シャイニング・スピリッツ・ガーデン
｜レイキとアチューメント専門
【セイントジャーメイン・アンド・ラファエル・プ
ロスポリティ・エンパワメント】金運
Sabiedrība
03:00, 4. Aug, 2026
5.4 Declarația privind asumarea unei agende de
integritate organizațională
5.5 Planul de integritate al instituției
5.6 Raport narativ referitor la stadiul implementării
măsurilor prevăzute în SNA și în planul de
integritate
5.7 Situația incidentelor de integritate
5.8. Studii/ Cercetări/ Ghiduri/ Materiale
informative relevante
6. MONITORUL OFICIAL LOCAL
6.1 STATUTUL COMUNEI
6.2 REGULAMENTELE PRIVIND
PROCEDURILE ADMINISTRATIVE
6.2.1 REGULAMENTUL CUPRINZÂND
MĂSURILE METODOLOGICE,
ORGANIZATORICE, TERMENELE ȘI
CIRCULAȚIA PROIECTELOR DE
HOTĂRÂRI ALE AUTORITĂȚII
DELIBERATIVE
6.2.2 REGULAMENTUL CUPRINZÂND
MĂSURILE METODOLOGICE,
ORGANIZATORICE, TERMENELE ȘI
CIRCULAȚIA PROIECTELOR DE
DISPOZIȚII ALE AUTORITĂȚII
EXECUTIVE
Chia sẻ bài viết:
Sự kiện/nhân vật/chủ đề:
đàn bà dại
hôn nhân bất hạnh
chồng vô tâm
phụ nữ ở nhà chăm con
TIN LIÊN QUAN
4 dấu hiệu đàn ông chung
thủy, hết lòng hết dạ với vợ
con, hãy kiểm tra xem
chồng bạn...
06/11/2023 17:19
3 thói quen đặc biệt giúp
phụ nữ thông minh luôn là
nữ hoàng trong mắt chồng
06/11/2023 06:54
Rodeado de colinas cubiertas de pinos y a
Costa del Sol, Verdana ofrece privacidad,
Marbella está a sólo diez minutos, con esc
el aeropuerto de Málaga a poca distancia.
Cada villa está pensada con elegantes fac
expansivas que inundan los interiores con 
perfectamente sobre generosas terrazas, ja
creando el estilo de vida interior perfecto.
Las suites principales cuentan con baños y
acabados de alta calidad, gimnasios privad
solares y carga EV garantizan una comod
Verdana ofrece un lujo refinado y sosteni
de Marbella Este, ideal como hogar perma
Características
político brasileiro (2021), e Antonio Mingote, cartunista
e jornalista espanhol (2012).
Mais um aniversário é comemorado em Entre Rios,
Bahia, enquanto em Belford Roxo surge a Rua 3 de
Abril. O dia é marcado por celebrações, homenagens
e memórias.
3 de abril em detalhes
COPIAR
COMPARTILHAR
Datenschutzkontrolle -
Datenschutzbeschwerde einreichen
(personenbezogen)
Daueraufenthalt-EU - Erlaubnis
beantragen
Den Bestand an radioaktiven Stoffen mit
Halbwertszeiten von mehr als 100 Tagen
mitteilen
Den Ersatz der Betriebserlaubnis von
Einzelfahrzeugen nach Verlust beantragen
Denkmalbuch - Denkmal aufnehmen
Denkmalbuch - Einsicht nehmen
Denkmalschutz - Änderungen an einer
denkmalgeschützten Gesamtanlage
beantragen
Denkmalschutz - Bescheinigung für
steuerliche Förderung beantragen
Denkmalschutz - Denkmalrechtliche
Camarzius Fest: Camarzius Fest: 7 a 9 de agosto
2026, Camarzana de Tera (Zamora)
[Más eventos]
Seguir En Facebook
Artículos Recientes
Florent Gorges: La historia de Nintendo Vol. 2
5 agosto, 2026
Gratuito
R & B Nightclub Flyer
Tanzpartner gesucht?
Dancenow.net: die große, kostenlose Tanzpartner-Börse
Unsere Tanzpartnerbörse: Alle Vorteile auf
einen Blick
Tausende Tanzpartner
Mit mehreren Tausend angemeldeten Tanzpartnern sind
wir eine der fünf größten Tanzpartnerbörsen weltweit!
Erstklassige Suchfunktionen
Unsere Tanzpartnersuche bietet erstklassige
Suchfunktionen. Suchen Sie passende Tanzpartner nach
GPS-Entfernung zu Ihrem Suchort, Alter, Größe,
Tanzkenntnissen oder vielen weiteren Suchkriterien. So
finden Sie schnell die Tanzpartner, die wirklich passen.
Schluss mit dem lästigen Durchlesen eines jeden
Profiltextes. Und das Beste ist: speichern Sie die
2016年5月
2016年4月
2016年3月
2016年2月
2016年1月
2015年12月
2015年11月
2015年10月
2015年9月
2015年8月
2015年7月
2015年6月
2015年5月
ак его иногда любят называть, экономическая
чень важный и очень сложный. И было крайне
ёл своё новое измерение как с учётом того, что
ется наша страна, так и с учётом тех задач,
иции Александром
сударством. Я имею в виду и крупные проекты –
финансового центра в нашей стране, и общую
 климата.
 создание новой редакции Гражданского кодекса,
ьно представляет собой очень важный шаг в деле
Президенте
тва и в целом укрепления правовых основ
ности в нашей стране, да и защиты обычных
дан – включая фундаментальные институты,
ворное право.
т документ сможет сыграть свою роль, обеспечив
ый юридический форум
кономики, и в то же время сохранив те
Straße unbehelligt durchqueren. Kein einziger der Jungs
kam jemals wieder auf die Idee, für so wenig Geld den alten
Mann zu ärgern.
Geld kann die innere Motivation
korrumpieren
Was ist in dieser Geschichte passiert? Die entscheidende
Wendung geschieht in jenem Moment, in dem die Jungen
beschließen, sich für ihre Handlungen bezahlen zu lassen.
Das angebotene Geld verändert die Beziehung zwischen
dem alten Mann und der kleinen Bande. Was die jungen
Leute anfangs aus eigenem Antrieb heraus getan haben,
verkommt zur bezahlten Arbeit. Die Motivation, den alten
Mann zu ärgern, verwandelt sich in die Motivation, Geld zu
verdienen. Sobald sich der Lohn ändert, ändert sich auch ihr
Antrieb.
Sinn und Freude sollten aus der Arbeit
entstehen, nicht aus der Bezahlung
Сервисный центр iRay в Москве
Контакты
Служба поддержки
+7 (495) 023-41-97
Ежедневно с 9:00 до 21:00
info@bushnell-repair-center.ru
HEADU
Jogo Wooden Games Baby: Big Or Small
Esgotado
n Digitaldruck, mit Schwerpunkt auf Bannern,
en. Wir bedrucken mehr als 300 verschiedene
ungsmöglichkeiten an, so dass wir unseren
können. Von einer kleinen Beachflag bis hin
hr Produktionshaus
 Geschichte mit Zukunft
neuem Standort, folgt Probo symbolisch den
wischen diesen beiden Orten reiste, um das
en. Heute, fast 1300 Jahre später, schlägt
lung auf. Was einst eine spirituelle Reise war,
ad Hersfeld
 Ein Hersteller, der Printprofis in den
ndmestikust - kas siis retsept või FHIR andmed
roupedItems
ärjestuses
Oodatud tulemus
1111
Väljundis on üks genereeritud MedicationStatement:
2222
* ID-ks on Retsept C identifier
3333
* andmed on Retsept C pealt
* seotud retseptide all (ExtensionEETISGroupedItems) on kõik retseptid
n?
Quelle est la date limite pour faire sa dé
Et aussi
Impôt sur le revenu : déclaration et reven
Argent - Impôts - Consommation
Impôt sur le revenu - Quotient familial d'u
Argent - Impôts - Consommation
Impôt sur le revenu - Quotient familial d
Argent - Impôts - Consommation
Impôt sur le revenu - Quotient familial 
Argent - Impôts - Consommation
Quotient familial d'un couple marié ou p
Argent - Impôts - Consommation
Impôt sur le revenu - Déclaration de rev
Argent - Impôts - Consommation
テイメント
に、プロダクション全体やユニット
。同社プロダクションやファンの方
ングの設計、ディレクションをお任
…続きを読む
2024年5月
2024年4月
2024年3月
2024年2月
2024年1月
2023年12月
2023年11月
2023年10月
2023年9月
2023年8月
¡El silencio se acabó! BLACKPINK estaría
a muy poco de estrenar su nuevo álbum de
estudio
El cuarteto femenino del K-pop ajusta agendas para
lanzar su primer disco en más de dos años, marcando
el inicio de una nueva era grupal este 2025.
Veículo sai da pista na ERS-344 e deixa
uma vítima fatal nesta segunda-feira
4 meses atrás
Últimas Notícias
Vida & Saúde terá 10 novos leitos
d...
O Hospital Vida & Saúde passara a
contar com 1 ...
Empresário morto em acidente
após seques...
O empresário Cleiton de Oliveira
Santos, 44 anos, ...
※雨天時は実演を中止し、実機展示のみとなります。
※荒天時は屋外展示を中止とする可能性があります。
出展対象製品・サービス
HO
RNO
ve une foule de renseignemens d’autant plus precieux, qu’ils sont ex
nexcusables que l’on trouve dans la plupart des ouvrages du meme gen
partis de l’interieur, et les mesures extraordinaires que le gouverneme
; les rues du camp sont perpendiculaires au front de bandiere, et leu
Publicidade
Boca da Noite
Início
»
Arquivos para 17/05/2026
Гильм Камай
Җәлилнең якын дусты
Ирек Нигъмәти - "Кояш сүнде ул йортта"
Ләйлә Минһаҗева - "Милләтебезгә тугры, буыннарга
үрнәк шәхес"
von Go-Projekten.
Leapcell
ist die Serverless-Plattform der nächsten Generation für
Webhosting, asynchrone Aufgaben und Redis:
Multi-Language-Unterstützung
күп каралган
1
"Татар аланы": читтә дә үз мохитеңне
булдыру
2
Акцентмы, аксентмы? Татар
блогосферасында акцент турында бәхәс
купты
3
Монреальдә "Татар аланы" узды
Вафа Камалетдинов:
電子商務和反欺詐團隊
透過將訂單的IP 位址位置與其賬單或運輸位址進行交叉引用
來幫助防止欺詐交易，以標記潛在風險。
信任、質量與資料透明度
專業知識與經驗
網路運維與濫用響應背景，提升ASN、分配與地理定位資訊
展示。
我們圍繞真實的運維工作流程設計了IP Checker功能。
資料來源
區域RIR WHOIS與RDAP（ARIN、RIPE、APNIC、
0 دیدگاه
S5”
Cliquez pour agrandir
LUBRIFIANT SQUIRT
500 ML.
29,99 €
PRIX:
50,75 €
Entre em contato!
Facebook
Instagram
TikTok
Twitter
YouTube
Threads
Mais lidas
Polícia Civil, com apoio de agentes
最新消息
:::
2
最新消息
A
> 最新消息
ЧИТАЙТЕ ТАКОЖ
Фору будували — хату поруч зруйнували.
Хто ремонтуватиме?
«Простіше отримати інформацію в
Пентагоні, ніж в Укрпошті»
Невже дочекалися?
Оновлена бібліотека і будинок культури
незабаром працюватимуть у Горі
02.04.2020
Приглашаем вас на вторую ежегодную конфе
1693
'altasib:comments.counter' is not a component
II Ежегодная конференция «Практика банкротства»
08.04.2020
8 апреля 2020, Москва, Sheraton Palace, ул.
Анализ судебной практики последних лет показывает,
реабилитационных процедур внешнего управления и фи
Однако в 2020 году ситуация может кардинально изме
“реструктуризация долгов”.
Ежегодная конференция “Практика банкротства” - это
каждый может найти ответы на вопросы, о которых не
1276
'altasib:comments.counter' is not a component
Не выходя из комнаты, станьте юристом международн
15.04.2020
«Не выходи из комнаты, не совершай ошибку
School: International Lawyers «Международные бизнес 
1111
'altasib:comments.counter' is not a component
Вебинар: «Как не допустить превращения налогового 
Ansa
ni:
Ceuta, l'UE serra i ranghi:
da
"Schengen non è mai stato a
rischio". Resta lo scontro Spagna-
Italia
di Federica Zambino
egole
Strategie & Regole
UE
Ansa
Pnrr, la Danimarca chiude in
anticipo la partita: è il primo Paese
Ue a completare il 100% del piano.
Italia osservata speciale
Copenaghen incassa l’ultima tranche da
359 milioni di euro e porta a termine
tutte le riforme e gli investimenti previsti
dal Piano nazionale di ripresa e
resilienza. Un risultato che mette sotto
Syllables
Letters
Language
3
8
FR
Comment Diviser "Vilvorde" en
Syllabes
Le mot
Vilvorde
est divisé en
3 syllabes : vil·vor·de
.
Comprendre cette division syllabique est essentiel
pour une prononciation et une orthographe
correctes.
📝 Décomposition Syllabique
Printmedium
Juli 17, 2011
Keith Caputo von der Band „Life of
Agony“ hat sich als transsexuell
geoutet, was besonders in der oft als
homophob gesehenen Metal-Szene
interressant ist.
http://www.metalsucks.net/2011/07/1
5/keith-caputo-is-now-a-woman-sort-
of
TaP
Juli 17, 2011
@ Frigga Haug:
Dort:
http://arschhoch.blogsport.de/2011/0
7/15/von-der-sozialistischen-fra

··········

TASK OBJECTIVE: The lines above from the one with "03:00, 4. Aug, 2026" through the one with "e memórias." are to be duplicated exactly, ends included, with nothing added.

REPLY:
03:00, 4. Aug, 2026
5.4 Declarația privind asumarea unei agende de
integritate organizațională
5.5 Planul de integritate al instituției
5.6 Raport narativ referitor la stadiul implementării
măsurilor prevăzute în SNA și în planul de
integritate
5.7 Situația incidentelor de integritate
5.8. Studii/ Cercetări/ Ghiduri/ Materiale
informative relevante
6. MONITORUL OFICIAL LOCAL
6.1 STATUTUL COMUNEI
6.2 REGULAMENTELE PRIVIND
PROCEDURILE ADMINISTRATIVE
6.2.1 REGULAMENTUL CUPRINZÂND
MĂSURILE METODOLOGICE,
ORGANIZATORICE, TERMENELE ȘI
CIRCULAȚIA PROIECTELOR DE
HOTĂRÂRI ALE AUTORITĂȚII
DELIBERATIVE
6.2.2 REGULAMENTUL CUPRINZÂND
MĂSURILE METODOLOGICE,
ORGANIZATORICE, TERMENELE ȘI
CIRCULAȚIA PROIECTELOR DE
DISPOZIȚII ALE AUTORITĂȚII
EXECUTIVE
Chia sẻ bài viết:
Sự kiện/nhân vật/chủ đề:
đàn bà dại
hôn nhân bất hạnh
chồng vô tâm
phụ nữ ở nhà chăm con
TIN LIÊN QUAN
4 dấu hiệu đàn ông chung
thủy, hết lòng hết dạ với vợ
con, hãy kiểm tra xem
chồng bạn...
06/11/2023 17:19
3 thói quen đặc biệt giúp
phụ nữ thông minh luôn là
nữ hoàng trong mắt chồng
06/11/2023 06:54
Rodeado de colinas cubiertas de pinos y a
Costa del Sol, Verdana ofrece privacidad,
Marbella está a sólo diez minutos, con esc
el aeropuerto de Málaga a poca distancia.
Cada villa está pensada con elegantes fac
expansivas que inundan los interiores con 
perfectamente sobre generosas terrazas, ja
creando el estilo de vida interior perfecto.
Las suites principales cuentan con baños y
acabados de alta calidad, gimnasios privad
solares y carga EV garantizan una comod
Verdana ofrece un lujo refinado y sosteni
de Marbella Este, ideal como hogar perma
Características
político brasileiro (2021), e Antonio Mingote, cartunista
e jornalista espanhol (2012).
Mais um aniversário é comemorado em Entre Rios,
Bahia, enquanto em Belford Roxo surge a Rua 3 de
Abril. O dia é marcado por celebrações, homenagens
e memórias.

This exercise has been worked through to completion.